**Work task:** Output the listing exactly as written, apart from its pictures.

**Data records:**
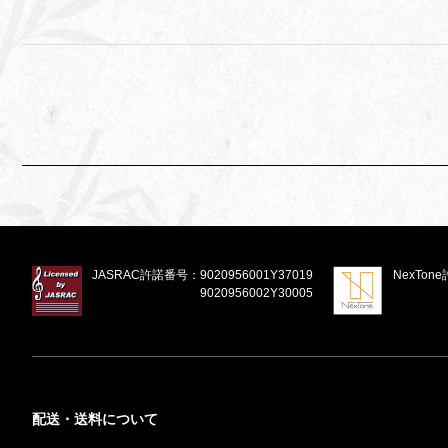
JASRAC許諾番号：
9020956001Y37019
NexTon
9020956002Y30005
配送・送料について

**Written answer:**
JASRAC許諾番号：
9020956001Y37019
NexTon
9020956002Y30005
配送・送料について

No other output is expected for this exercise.